Dr. Blois is the author of the exceptional book: "Babywearing: The benefits and beauty of this ancient tradition" recommends the following 15 safety tips when babywearing:

1. Make sure baby is secure before letting go. Baby carriers are not meant to replace your hands, they are meant to give support while you carry your baby. Be ready to support your baby with your hands, especially when you are learning.

2. Check airflow around baby's mouth and nose to prevent suffocation.

3. Check baby's body to be certain that carrier is not cutting off any circulation. May attention to little arms and legs that are dangling.

4. If carrier requires you to tie a knot, choose a square knot.

5. Bend at the knees, not at the hip, or baby can topple out.

6. Have another adult help you with each position until you feel confident getting baby in and out.

7. Take special care around doorways and low overpasses as baby can get head or legs bumped.

8. Use caution with an uncooperative child. A child who is arching or wiggling could come out of a baby carrier.

9. Older baby's can grab dangerous or breakable objects in a flash. Keep an arm's distance from potential hazards.

10. Wearing babies keeps babies toasty. Use care in hot weather, dress baby appropriately, and watch carefully for signs of overheating. Check baby often.

11. Wear baby cautiously in the kitchen. Take care near a hot stove or while working with hot and sharp objects.

12. Feel free to eat while wearing baby, but do not drink hot beverages while wearing baby.

13. Baby carriers should not be used in cars, airplanes, or bicycles are safety seats.

14. Do not use while climbing or operating heaving machinery.

15. Do not use while sleeping.

Taken with permission from the book Babywearing: The Benefits and Beauty of this Ancient Tradition by Dr. Maria Blois, M.D.

Success Through Play™ would like to add:

Do not wear your baby while swimming. Always ensure correct positioning: please click here for details.

Do you carry your baby in a soft carrier?


Mia said...

I found this post really interesting. I had never really thought about comparing a baby in a stroller vs one in a carrier but gosh, anyone can now see the huge difference in sensory experiences for the baby. This has really inspired me to carry my baby. He's 6 months is it too late for him?

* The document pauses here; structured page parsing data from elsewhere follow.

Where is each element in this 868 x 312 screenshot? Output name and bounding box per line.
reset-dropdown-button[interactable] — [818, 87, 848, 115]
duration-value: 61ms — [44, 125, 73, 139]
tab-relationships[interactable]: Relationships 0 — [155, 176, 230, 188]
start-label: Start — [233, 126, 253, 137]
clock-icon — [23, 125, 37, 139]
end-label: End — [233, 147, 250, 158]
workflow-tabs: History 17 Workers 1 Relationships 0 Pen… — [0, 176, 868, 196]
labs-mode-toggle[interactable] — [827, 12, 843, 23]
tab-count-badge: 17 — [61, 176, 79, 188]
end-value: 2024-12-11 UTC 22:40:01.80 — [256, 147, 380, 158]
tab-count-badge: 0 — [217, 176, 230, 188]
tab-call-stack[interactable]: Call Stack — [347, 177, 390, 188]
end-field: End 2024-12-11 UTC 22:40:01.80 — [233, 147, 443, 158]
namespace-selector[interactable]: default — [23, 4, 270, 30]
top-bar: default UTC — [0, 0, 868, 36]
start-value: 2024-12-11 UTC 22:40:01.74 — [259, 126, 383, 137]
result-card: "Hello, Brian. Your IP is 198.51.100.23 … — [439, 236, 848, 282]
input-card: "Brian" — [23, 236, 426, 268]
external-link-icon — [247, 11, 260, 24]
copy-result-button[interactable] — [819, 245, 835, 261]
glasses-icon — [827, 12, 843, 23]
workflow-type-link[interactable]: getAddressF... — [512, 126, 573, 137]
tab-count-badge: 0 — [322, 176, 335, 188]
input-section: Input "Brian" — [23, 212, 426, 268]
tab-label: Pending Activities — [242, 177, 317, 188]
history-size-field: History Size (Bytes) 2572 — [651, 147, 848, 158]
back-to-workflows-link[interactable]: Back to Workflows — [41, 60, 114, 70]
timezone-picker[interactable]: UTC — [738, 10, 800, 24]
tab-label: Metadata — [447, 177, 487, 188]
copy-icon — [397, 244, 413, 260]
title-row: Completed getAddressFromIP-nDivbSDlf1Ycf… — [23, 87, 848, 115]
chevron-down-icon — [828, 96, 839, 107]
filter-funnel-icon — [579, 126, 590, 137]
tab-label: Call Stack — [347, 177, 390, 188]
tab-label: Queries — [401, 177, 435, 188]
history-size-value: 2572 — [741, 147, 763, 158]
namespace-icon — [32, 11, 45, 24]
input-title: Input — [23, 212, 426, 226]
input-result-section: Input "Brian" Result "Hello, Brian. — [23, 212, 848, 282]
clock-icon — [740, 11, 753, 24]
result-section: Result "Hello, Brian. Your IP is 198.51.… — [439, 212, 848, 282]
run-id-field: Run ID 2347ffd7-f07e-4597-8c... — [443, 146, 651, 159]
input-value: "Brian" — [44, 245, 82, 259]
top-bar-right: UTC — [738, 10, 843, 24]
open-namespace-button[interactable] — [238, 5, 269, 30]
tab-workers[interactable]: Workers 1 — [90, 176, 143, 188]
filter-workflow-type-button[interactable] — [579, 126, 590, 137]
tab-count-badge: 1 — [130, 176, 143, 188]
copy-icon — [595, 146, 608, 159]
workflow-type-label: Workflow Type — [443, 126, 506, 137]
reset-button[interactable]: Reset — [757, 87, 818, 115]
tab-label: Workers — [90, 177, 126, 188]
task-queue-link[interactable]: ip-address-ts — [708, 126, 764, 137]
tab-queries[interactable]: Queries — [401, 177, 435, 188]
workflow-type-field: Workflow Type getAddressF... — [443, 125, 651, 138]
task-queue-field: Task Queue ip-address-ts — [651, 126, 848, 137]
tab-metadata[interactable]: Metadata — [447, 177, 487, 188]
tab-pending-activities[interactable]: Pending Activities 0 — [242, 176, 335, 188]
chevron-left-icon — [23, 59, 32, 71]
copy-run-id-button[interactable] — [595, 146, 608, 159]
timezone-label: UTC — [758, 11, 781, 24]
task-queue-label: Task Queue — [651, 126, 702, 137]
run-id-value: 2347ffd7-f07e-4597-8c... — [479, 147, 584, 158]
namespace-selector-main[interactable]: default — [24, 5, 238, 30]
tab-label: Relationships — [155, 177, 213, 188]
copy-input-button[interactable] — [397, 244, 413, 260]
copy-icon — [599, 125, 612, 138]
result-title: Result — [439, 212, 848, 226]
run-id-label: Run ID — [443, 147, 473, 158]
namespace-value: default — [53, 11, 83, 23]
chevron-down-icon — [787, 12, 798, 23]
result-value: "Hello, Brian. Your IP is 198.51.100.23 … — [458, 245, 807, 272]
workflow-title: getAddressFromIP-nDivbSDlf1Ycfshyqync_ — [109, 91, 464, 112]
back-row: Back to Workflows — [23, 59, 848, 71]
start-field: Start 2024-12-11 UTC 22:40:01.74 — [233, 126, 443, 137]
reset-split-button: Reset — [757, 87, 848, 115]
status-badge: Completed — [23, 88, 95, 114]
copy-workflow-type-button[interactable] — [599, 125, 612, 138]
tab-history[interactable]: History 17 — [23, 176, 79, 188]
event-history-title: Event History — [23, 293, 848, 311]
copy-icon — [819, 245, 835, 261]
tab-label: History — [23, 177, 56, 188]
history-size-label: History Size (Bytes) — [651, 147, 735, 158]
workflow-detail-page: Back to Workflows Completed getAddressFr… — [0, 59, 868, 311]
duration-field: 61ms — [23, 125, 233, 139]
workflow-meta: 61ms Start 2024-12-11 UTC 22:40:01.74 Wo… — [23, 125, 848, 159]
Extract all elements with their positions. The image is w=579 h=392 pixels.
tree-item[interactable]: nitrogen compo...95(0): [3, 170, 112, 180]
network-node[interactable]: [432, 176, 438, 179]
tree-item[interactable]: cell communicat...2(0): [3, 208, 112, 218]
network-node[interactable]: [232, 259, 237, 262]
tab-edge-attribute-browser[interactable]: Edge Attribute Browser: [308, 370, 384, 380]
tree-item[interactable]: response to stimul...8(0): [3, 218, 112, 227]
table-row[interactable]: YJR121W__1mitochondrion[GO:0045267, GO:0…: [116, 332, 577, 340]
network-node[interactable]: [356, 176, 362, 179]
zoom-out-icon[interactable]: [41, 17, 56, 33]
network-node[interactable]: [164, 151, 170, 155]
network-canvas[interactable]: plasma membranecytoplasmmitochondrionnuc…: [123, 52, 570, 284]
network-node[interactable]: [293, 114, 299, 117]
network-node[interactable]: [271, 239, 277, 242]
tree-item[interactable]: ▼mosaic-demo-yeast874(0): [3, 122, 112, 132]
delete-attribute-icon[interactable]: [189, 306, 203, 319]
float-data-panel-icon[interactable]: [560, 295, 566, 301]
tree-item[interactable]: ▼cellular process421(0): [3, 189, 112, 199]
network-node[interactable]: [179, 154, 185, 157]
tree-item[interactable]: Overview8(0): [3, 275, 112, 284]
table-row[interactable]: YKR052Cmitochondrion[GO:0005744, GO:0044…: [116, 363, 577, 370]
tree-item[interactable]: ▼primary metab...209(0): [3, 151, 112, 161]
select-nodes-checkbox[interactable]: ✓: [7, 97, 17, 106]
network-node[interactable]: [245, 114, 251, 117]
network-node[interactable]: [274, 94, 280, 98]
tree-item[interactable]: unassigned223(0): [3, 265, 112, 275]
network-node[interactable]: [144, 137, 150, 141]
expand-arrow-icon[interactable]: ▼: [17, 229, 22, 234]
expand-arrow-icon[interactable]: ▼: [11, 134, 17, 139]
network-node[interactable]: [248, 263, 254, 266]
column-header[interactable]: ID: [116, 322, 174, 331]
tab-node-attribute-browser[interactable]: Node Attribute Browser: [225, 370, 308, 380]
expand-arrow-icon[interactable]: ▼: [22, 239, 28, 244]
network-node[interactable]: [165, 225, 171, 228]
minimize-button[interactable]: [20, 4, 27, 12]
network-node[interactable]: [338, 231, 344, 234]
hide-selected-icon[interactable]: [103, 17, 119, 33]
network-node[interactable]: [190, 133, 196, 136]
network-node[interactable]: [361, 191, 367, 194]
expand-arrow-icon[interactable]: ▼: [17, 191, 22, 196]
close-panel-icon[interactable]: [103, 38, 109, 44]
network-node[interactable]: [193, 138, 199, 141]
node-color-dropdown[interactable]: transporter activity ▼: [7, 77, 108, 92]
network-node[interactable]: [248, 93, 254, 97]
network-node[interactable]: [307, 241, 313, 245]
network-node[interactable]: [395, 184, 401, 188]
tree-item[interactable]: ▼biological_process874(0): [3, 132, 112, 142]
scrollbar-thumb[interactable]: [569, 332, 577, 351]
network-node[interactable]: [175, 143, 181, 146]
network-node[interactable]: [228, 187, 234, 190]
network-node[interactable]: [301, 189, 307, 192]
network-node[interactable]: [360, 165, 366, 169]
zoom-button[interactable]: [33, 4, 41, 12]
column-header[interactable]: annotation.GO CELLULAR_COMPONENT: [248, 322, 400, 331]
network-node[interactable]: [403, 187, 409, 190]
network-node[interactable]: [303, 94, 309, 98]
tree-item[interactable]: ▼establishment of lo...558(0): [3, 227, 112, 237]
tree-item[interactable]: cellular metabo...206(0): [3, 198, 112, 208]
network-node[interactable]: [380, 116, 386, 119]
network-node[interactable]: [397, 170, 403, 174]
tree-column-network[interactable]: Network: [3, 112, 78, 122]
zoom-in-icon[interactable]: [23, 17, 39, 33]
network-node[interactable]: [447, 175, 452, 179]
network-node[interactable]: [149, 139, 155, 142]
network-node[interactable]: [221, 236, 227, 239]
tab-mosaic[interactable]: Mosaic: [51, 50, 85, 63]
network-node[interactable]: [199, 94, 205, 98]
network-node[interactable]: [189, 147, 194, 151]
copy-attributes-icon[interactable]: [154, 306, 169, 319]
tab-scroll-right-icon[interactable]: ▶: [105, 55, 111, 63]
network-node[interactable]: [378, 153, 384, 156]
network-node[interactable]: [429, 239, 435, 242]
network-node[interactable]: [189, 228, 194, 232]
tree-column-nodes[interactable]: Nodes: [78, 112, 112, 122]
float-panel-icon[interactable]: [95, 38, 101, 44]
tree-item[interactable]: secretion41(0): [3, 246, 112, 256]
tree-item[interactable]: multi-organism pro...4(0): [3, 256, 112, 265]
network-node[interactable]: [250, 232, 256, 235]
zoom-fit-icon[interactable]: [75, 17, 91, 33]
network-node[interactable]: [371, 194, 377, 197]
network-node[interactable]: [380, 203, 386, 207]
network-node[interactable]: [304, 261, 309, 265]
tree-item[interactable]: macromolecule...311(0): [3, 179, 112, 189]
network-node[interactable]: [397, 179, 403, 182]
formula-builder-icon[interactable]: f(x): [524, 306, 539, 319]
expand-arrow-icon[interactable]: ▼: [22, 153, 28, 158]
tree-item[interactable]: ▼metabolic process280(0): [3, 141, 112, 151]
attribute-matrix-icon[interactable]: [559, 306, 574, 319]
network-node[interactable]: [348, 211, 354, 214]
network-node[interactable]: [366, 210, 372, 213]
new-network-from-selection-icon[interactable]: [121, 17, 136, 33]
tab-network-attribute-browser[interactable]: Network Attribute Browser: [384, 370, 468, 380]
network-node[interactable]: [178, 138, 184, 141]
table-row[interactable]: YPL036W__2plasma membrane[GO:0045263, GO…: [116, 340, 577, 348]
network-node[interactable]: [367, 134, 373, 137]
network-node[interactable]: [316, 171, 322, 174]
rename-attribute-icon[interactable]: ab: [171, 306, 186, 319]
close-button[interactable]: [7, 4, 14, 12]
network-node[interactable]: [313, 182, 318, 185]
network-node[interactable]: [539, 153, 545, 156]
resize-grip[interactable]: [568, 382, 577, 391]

Success Through Play said...

Mia, thank you for your comments. It is NEVER too late to carry your baby. Ease him into it and see how it goes. Follow his lead. You may want to consider a back carry position as many baby's tolerate this position by 6 months (sitting independently). It will also be easier on your back, especially if you haven't had the opportunity to build your strength! Let us know how it goes!

Greg said...

Thank you for sharing these safety tips :-)

Amberlea said...

YES! We babywear and love it. Folks are always wondering why our baby is so content, hardly ever cries and is generally very alert. We tell them it's because we wear him. We are stopped daily in the street and love to share our experiences with other moms and dads.

Melinda Hayes said...

We didn't know anything about babywearing when he had our son, but with our second child, we started from birth. First in a sling, laying him in a horizontal position and then after a month or two, transitioned him into a stretchy wrap and have him sit vertically. Once he reaches 6 months, we will start wearing him on our backs!! I wish more parents knew about it. Great article.

Gracious said...

Wonderful article...Soft carriers are must for a baby to be comfortable.

Vanessa C. Arthur said...

Use it every day to walk an hour, she crys in the stroller, but smiles and naps in the wrap. I bought my 6 yards fabric at walmart and made my own wrap.